Hip hop especially is so indebted to sampling and homage that it is complicated to draw that line within its boundaries. Musical appropriation can be a sore subject when considering its racial aspect (which one must), and the deep, ugly history of white co-option of black music. When we talk about this history, we remember Elvis’ unabashed appropriation of black styles, but forget that Nina Simone wrote very little of her own music, choosing instead to add her own performance value on other artists’ arrangements—very much like Elvis.
So is it the power differentials buried in the racial crossover that make all the difference? If that’s the line, it seems over-strong: not because 2015 is “over racism” or whatever, but because art and culture simply won’t progress in a healthy way if we draw otherwise-arbitrary chain-link fences strictly with color lines.
Obviously, color matters. But it can’t be the only factor.
Diluting Genres and Stretching Boundaries
The boundaries of once-white American pop culture are stretching to include African American traditions, and much of today’s popular music has undeniably black roots. That’s a good thing, if it’s about celebration, but not if it takes more than it gives.
Unfortunately, mass interest in any art form tends to dilute it from its essential heart into ultimately unrecognizable forms.
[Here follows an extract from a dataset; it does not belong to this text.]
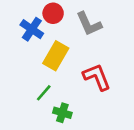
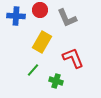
blue cross: (32, 29) -> (16, 16), moved, turned -30
green cross: (62, 113) -> (56, 81), moved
Producers, DJs, and especially record labels see dollar signs in the popularity of black sounds, and are exploiting them at every turn.
White artists are certainly not the only culprits here. Many of today’s black artists claiming to represent hip hop culture are questionable at best. Hip hop has traveled far from Tupac, Big L, and the Wu Tang Clan towards the likes of 2 Chainz, French Montana, and Young Thug.
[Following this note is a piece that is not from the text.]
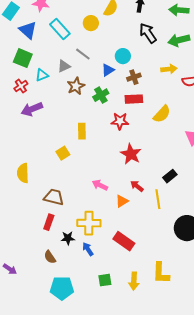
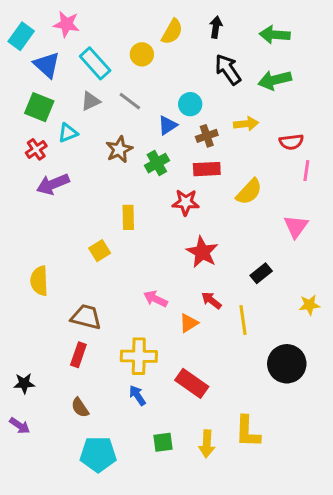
gray triangle: (64, 66) -> (91, 101), moved
yellow arrow: (169, 69) -> (246, 124), moved
black rectangle: (170, 176) -> (261, 273), moved
black star: (68, 238) -> (24, 383), moved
So are French Montana and 2 Chainz more “authentically hip hop” than Iggy Azalea and Macklemore simply because they’re black?
Caricatures and Commodification
It seems to me that there’s a difference between musical and cultural appropriation. Music is an art form that, like any other, thrives with appropriation. Historically, credit has never been given where it’s due, and that’s a definite ethical issue. But for better or worse, rock ‘n roll as a whole was born on the backs of black blues artists and even Jimi Hendrix wouldn’t have been jamming without that footwork.
Perhaps the issue is the caricature: is your performance a celebratory adaptation of artistic traditions that you admire, respect, and authentically relate or belong to? Or are you profiting on the commodification of a culture by making yourself and it into a caricature?
This distinction makes sense. It explains why Eminem, who grew up in a trailer park and is the first person to acknowledge “if I was black I would have sold half,” is embraced, while artists like Miley Cyrus, who rose with the privilege of her father’s success and the familiar shock value of her good-little-white-girl-gone-bad act, are critiqued. When Degrassi Drake talks about coming from the bottom, it is no less shameful than Iggy Azalea imitating a southern black accent for marketability.
Making a mockery of traditions that otherwise-authentically deal with the real hardships of a real culture for the sake of profit is disgraceful, irrespective of race. But where art is concerned, it is absurd and counterproductive to use color as the boundary, even if it is the easiest distinction.